Kedua, Mendesak Presiden dan Wakil Presiden, untuk mengevaluasi dan mencabut beragam proyek pembangunan yang merampas ruang hidup masyarakat dan perempuan pesisir serta pulau-pulau kecil terutama proyek pembangunan dan ekspansi pertambangan yang dilegalisasi dalam skema Proyek Strategis Nasional (PSN) di seluruh wilayah pesisir, laut, dan pulau kecil di Indonesia.
Ketiga, Mendesak Presiden dan Wakil Presiden, untuk menjadikan agenda utama pengakuan dan perlindungan masyarakat dan perempuan pesisir serta keadilan iklim dalam perencanaan tata ruang laut, dan pada saat yang sama mengevaluasi tata ruang laut yang terdapat dalam RZWP3K dan RTRW Terintegrasi yang terbukti telah merampas ruang hidup dan memiskinkan kehidupan nelayan dan perempuan.
Keempat, Mendesak Pemerintah di level eksekutif dan legislatif untuk segera memasukan RUU Keadilan Iklim sebagai agenda utama untuk disahkan, sekaligus mendukung upaya-upaya masyarakat untuk memulihkan ekosistem pesisir, laut, dan pulau kecil dari dampak krisis iklim yang semakin parah.
Kelima, Mendesak penetapan wilayah konservasi di pesisir, laut, dan pulau kecil yang berbasis pada kepentingan nelayan, perempuan, dan anak muda dengan menggunakan prinsip konsultasi bermakna serta Free, Prior and Informed Consent (FPIC). Penetapan wilayah konservasi harus ditujukan untuk mengakui dan melindungi wilayah kelola masyarakat, bukan untuk meminggirkannya.

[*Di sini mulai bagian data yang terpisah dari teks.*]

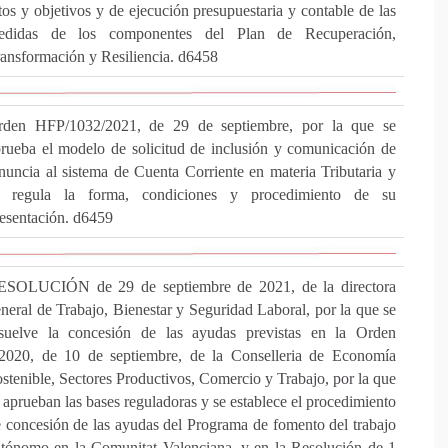
tos y objetivos y de ejecución presupuestaria y contable de las
edidas de los componentes del Plan de Recuperación,
ansformación y Resiliencia. d6458
rden HFP/1032/2021, de 29 de septiembre, por la que se
rueba el modelo de solicitud de inclusión y comunicación de
nuncia al sistema de Cuenta Corriente en materia Tributaria y
e regula la forma, condiciones y procedimiento de su
esentación. d6459
ESOLUCIÓN de 29 de septiembre de 2021, de la directora
neral de Trabajo, Bienestar y Seguridad Laboral, por la que se
esuelve la concesión de las ayudas previstas en la Orden
/2020, de 10 de septiembre, de la Conselleria de Economía
stenible, Sectores Productivos, Comercio y Trabajo, por la que
 aprueban las bases reguladoras y se establece el procedimiento
 concesión de las ayudas del Programa de fomento del trabajo
tónomo en la Comunitat Valenciana, y en la Resolución de 1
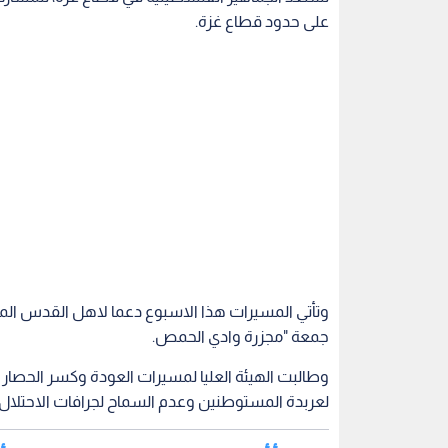
على حدود قطاع غزة.
وتأتي المسيرات هذا الاسبوع دعما لاهل القدس الم
جمعة "مجزرة وادي الحمص.
وطالبت الهيئة العليا لمسيرات العودة وكسر الحصا
لعربدة المستوطنين وعدم السماح لجرافات الاحتلال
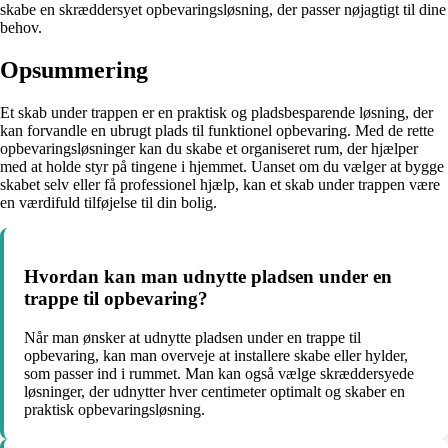
skabe en skræddersyet opbevaringsløsning, der passer nøjagtigt til dine
behov.
Opsummering
Et skab under trappen er en praktisk og pladsbesparende løsning, der
kan forvandle en ubrugt plads til funktionel opbevaring. Med de rette
opbevaringsløsninger kan du skabe et organiseret rum, der hjælper
med at holde styr på tingene i hjemmet. Uanset om du vælger at bygge
skabet selv eller få professionel hjælp, kan et skab under trappen være
en værdifuld tilføjelse til din bolig.
Hvordan kan man udnytte pladsen under en
trappe til opbevaring?
Når man ønsker at udnytte pladsen under en trappe til
opbevaring, kan man overveje at installere skabe eller hylder,
som passer ind i rummet. Man kan også vælge skræddersyede
løsninger, der udnytter hver centimeter optimalt og skaber en
praktisk opbevaringsløsning.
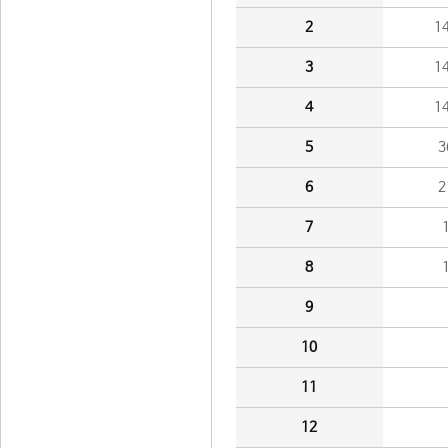
2
1
3
1
4
1
5
3
6
2
7
8
9
10
11
12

Keenam, Mendesak pemerintah untuk segera menjalankan dan menyusun skema perlindungan dan pemberdayaan nelayan sebagaimana diamanatkan oleh UU 7 Tahun 2016 tentang perlindungan dan pemberdayaan nelayan, pembudidaya ikan dan petambak garam, dengan memastikan keterlibatan penuh pada masyarakat dan perempuan nelayan. Termasuk perlindungan bagi para pejuang lingkungan, khususnya nelayan tradisional dan atau nelayan skala kecil, serta perempuan nelayan, dari ancaman kriminalisasi yang kerap mengalami tekanan dan intimidasi ketika memperjuangkan hak atas penghidupan, tempat tinggal, dan generasi mereka di masa yang akan datang.
Ketujuh, Menegakkan aturan perlindungan pulau-pulau kecil yang selama ini ditetapkan dan telah dibebani izin wilayah usaha pertambangan dan izin usaha pertambangan. Mengingat pulau-pulau kecil memiliki tingkat kerentanan yang tinggi baik secara lanskap, sosial, dan biodiversitasnya.
Kedelapan, Berkomitmen untuk menyelesaikan permasalahan yang dialami oleh masyarakat pesisir dan pulau-pulau kecil, khususnya terkait dengan kehidupan dan penghidupan nelayan kecil dan tradisional, termasuk akses atas air bersih dan sanitasi yang layak dan aman bagi perempuan pesisir dan pulau-pulau kecil di Indonesia. Perempuan yang berdomisili di wilayah ini kekurangan akses terhadap air bersih dan sanitasi disebabkan sumber daya publik belum dikelola secara adil dan efektif.